-- Task to carry out --
Only the lines from the beginning of the entries through the one that holds "azek w podpisie" may appear in the answer, written out exactly and free of pictures.

[Stored dataset items]
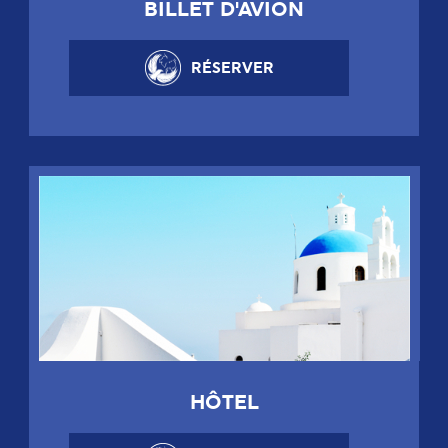
BILLET D'AVION
RÉSERVER
HÔTEL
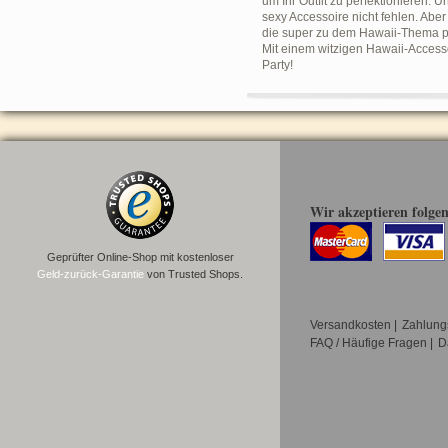
um Ihr Outfit zu perfektionieren. 
sexy Accessoire nicht fehlen. Aber
die super zu dem Hawaii-Thema pa
Mit einem witzigen Hawaii-Accesso
Party!
Wir akzeptieren folge
Geprüfter Online-Shop mit kostenloser
Geld-zurück-Garantie
von Trusted Shops.
Versandkosten
|
Zahlung
FAQ / Häufige Fragen
|
D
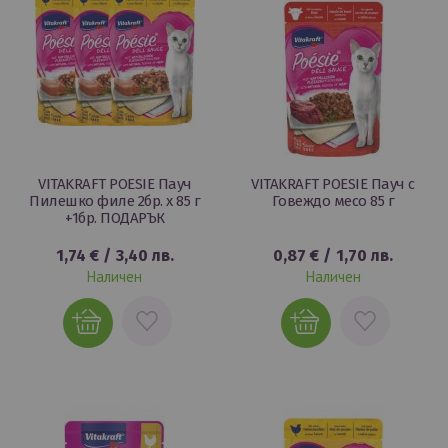
VITAKRAFT POESIE Пауч
VITAKRAFT POESIE Пауч с
Пилешко филе 2бр. х 85 г
Говеждо месо 85 г
+1бр. ПОДАРЪК
1,74 €
/
3,40 лв.
0,87 €
/
1,70 лв.
Наличен
Наличен
ДОБАВИ
ДОБАВИ
В
В
ЛЮБИМИ
ЛЮБИМИ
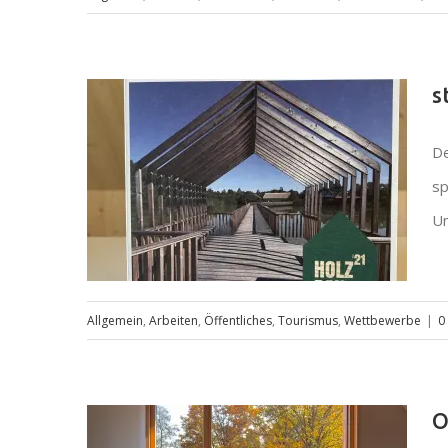
energiecamp holzwelt murau am
s
5. mai 2022
De
sp
Um
Allgemein
,
Arbeiten
,
Öffentliches
,
Tourismus
,
Wettbewerbe
|
0
steirischer holzbaupreis 2021
O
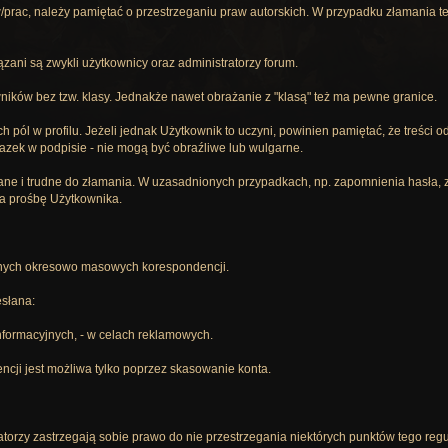
łów/prac, należy pamiętać o przestrzeganiu praw autorskich. W przypadku złaman
zani są zwykli użytkownicy oraz administratorzy forum.
ników bez tzw. klasy. Jednakże nawet obrażanie z "klasą" też ma pewne granice.
 pól w profilu. Jeżeli jednak Użytkownik to uczyni, powinien pamiętać, że treści 
azek w podpisie - nie mogą być obraźliwe lub wulgarne.
e i trudne do złamania. W uzasadnionych przypadkach, np. zapomnienia hasła, zgu
a prośbę Użytkownika.
anych okresowo masowych korespondencji.
słana:
informacyjnych, - w celach reklamowych.
cji jest możliwa tylko poprzez skasowanie konta.
torzy zastrzegają sobie prawo do nie przestrzegania niektórych punktów tego reg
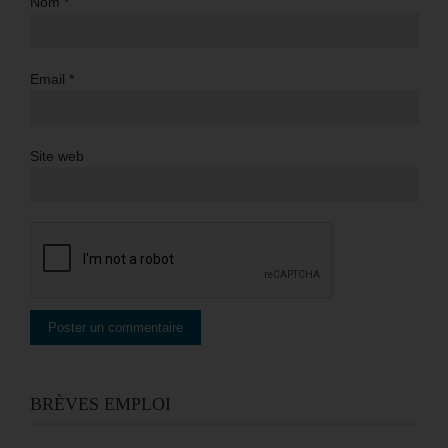
Nom
*
Email
*
Site web
BRÈVES EMPLOI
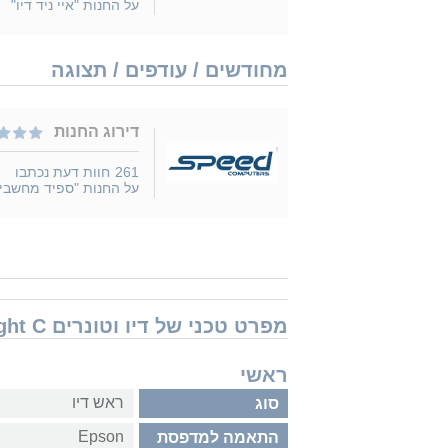
על החנות "איי ניד דיו"
מחודשים / עודפים / תצוגה
דירוג החנות
261
חוות דעת נכתבו
על החנות "ספיד מחשבי
מפרט טכני של דיו וטונרים Epson C13T580500 T580500 T5805 Light C
ראשי
ראש דיו
סוג
Epson
התאמה למדפסת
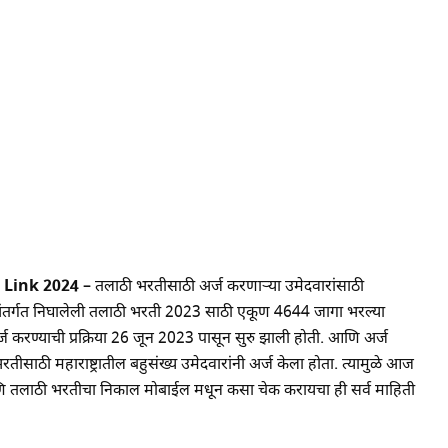
 Link 2024 –
तलाठी भरतीसाठी अर्ज करणाऱ्या उमेदवारांसाठी
ाग अंतर्गत निघालेली तलाठी भरती 2023 साठी एकूण 4644 जागा भरल्या
करण्याची प्रक्रिया 26 जून 2023 पासून सुरु झाली होती. आणि अर्ज
ाठी महाराष्ट्रातील बहुसंख्य उमेदवारांनी अर्ज केला होता. त्यामुळे आज
 तलाठी भरतीचा निकाल मोबाईल मधून कसा चेक करायचा ही सर्व माहिती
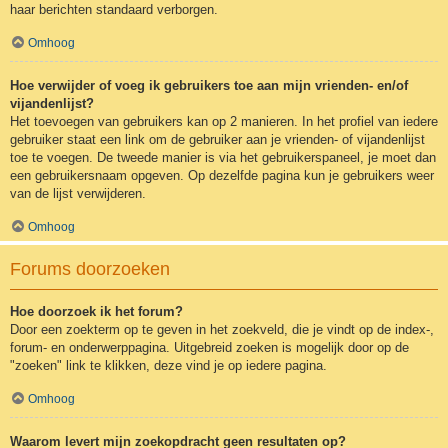
haar berichten standaard verborgen.
Omhoog
Hoe verwijder of voeg ik gebruikers toe aan mijn vrienden- en/of
vijandenlijst?
Het toevoegen van gebruikers kan op 2 manieren. In het profiel van iedere
gebruiker staat een link om de gebruiker aan je vrienden- of vijandenlijst
toe te voegen. De tweede manier is via het gebruikerspaneel, je moet dan
een gebruikersnaam opgeven. Op dezelfde pagina kun je gebruikers weer
van de lijst verwijderen.
Omhoog
Forums doorzoeken
Hoe doorzoek ik het forum?
Door een zoekterm op te geven in het zoekveld, die je vindt op de index-,
forum- en onderwerppagina. Uitgebreid zoeken is mogelijk door op de
"zoeken" link te klikken, deze vind je op iedere pagina.
Omhoog
Waarom levert mijn zoekopdracht geen resultaten op?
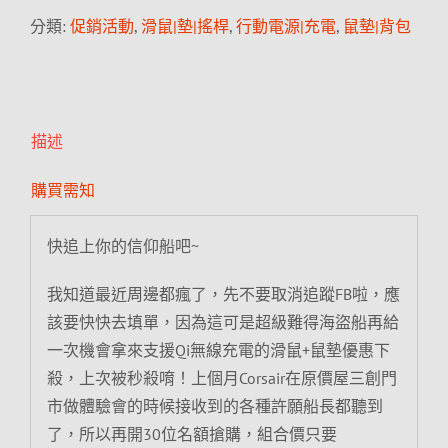
分類:
促銷活動
,
滑鼠|墊|搖桿
,
行動電源|充電
,
鼠墊|背包
描述
購買需知
快追上你的信仰船吧~
我知道最近周邊都瘋了，先不要取消追蹤FB啦，應
該要快快去填單，因為這可是超級難得海盜船再給
一次機會拿來支援Qi無線充電的滑鼠+鼠墊優惠下
殺，上次被秒殺唷！上個月Corsair在原價屋三創門
市做體驗會的時候接收到的各種許願船長都聽到
了，所以再開30位名額搶購，組合價只要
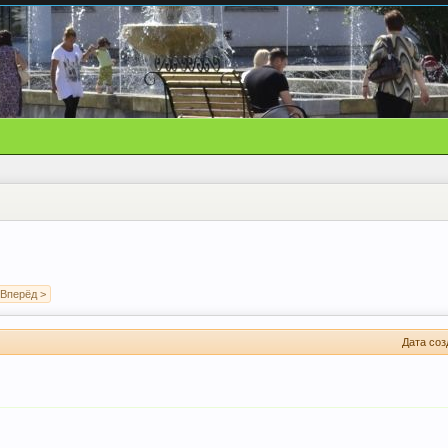
Вперёд >
Дата соз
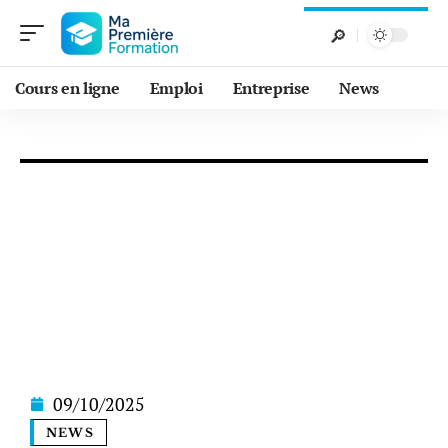
Cours en ligne
Emploi
Entreprise
News
09/10/2025
NEWS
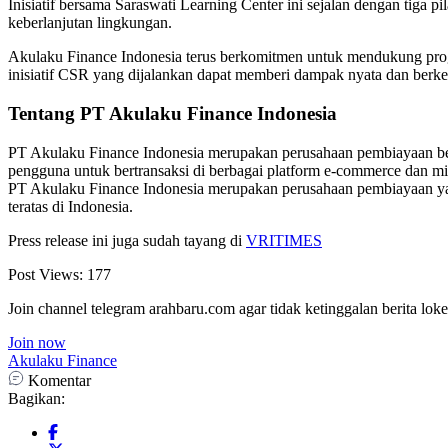
Inisiatif bersama Saraswati Learning Center ini sejalan dengan tiga 
keberlanjutan lingkungan.
Akulaku Finance Indonesia terus berkomitmen untuk mendukung progra
inisiatif CSR yang dijalankan dapat memberi dampak nyata dan berke
Tentang PT Akulaku Finance Indonesia
PT Akulaku Finance Indonesia merupakan perusahaan pembiayaan be
pengguna untuk bertransaksi di berbagai platform e-commerce dan mitr
PT Akulaku Finance Indonesia merupakan perusahaan pembiayaan yang
teratas di Indonesia.
Press release ini juga sudah tayang di
VRITIMES
Post Views:
177
Join channel telegram arahbaru.com agar tidak ketinggalan berita loke
Join now
Akulaku Finance
Komentar
Bagikan:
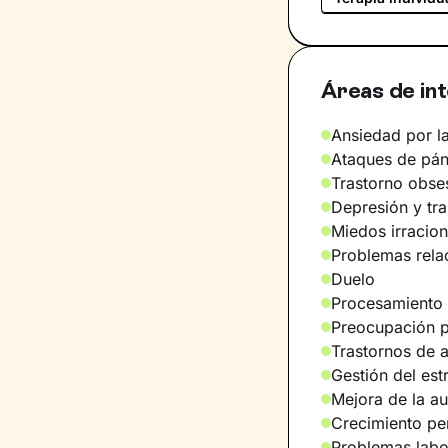
Áreas de in
Ansiedad por la
Ataques de pán
Trastorno obse
Depresión y tr
Miedos irracion
Problemas relac
Duelo
Procesamiento 
Preocupación po
Trastornos de 
Gestión del est
Mejora de la a
Crecimiento pe
Problemas labo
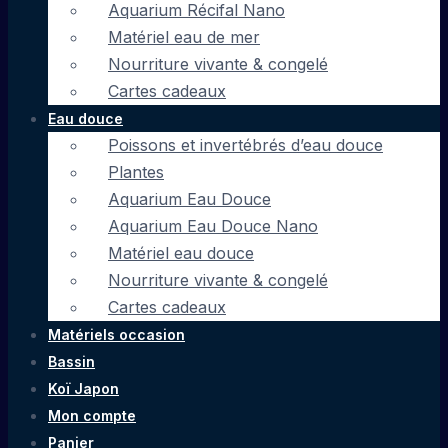
Aquarium Récifal Nano
Matériel eau de mer
Nourriture vivante & congelé
Cartes cadeaux
Eau douce
Poissons et invertébrés d’eau douce
Plantes
Aquarium Eau Douce
Aquarium Eau Douce Nano
Matériel eau douce
Nourriture vivante & congelé
Cartes cadeaux
Matériels occasion
Bassin
Koï Japon
Mon compte
Panier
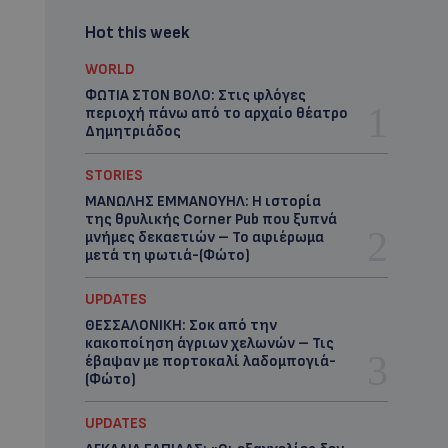
Hot this week
WORLD
ΦΩΤΙΑ ΣΤΟΝ ΒΟΛΟ: Στις φλόγες
περιοχή πάνω από το αρχαίο θέατρο
Δημητριάδος
STORIES
ΜΑΝΩΛΗΣ ΕΜΜΑΝΟΥΗΛ: Η ιστορία
της θρυλικής Corner Pub που ξυπνά
μνήμες δεκαετιών – Το αφιέρωμα
μετά τη φωτιά-(Φώτο)
UPDATES
ΘΕΣΣΑΛΟΝΙΚΗ: Σοκ από την
κακοποίηση άγριων χελωνών – Τις
έβαψαν με πορτοκαλί λαδομπογιά-
(Φώτο)
UPDATES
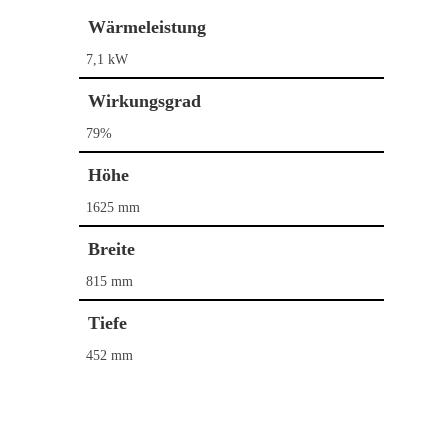
Wärmeleistung
7,1 kW
Home
Wirkungsgrad
Kaminöfen
79%
Pelletöfen
Bullerjan
Höhe
Contura
Schornstein­systeme
DROOFF
1625 mm
DROOFF
Palazzetti
Aktionen
Breite
Hase
815 mm
Kontakt
HWAM
Tiefe
Morsø
452 mm
Nordpeis
Skantherm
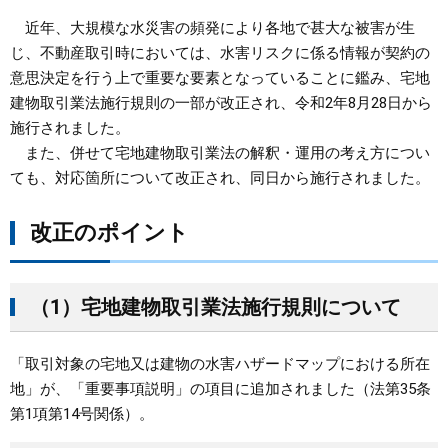
近年、大規模な水災害の頻発により各地で甚大な被害が生
まちづくり
じ、不動産取引時においては、水害リスクに係る情報が契約の
意思決定を行う上で重要な要素となっていることに鑑み、宅地
県政情報
建物取引業法施行規則の一部が改正され、令和2年8月28日から
施行されました。
また、併せて宅地建物取引業法の解釈・運用の考え方につい
ても、対応箇所について改正され、同日から施行されました。
改正のポイント
（1）宅地建物取引業法施行規則について
「取引対象の宅地又は建物の水害ハザードマップにおける所在
地」が、「重要事項説明」の項目に追加されました（法第35条
第1項第14号関係）。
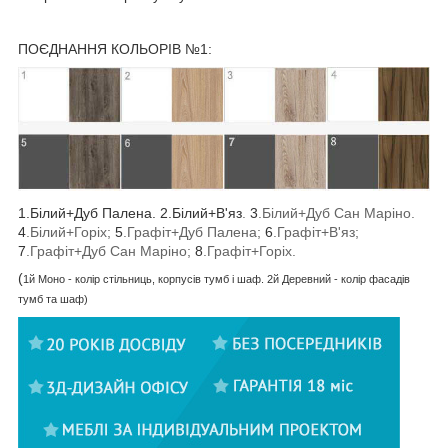
ПОЄДНАННЯ КОЛЬОРІВ №1:
1.Білий+Дуб Палена. 2.Білий+В'яз
.
3
.Білий+Дуб Сан Маріно.
4
.Білий+Горіх;
5
.Графіт+Дуб Палена;
6
.Графіт+В'яз
;
7
.Графіт+Дуб Сан Маріно;
8
.Графіт+Горіх.
(
1й Моно - колір стільниць, корпусів тумб і шаф. 2й Деревний - колір фасадів
тумб та шаф)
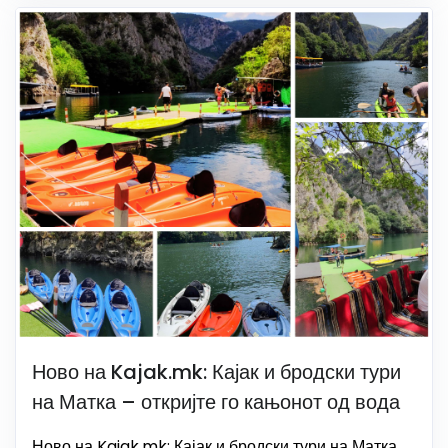
Ново на Kajak.mk: Кајак и бродски тури
на Матка – откријте го кањонот од вода
Ново на Kajak.mk: Кајак и бродски тури на Матка.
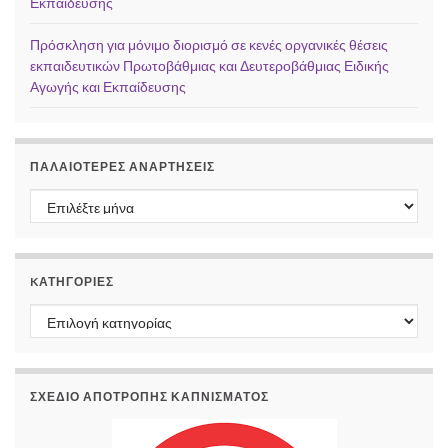
Εκπαίδευσης
Πρόσκληση για μόνιμο διορισμό σε κενές οργανικές θέσεις
εκπαιδευτικών Πρωτοβάθμιας και Δευτεροβάθμιας Ειδικής
Αγωγής και Εκπαίδευσης
ΠΑΛΑΙΌΤΕΡΕΣ ΑΝΑΡΤΉΣΕΙΣ
Παλαιότερες αναρτήσεις
KΑΤΗΓΟΡΊΕΣ
Kατηγορίες
ΣΧΕΔΙΟ ΑΠΟΤΡΟΠΗΣ ΚΑΠΝΙΣΜΑΤΟΣ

-- Written answer --
BILLET D'AVION
RÉSERVER
HÔTEL
um Ihr Outfit zu perfektionieren. 
sexy Accessoire nicht fehlen. Aber
die super zu dem Hawaii-Thema pa
Mit einem witzigen Hawaii-Accesso
Party!
Wir akzeptieren folge
Geprüfter Online-Shop mit kostenloser
Geld-zurück-Garantie
von Trusted Shops.
Versandkosten
|
Zahlung
FAQ / Häufige Fragen
|
D
VITAKRAFT POESIE Пауч
VITAKRAFT POESIE Пауч с
Пилешко филе 2бр. х 85 г
Говеждо месо 85 г
+1бр. ПОДАРЪК
1,74 €
/
3,40 лв.
0,87 €
/
1,70 лв.
Наличен
Наличен
ДОБАВИ
ДОБАВИ
В
В
ЛЮБИМИ
ЛЮБИМИ
energiecamp holzwelt murau am
s
5. mai 2022
De
sp
Um
Allgemein
,
Arbeiten
,
Öffentliches
,
Tourismus
,
Wettbewerbe
|
0
steirischer holzbaupreis 2021
O
łów/prac, należy pamiętać o przestrzeganiu praw autorskich. W przypadku złaman
zani są zwykli użytkownicy oraz administratorzy forum.
ników bez tzw. klasy. Jednakże nawet obrażanie z "klasą" też ma pewne granice.
 pól w profilu. Jeżeli jednak Użytkownik to uczyni, powinien pamiętać, że treści 
azek w podpisie - nie mogą być obraźliwe lub wulgarne.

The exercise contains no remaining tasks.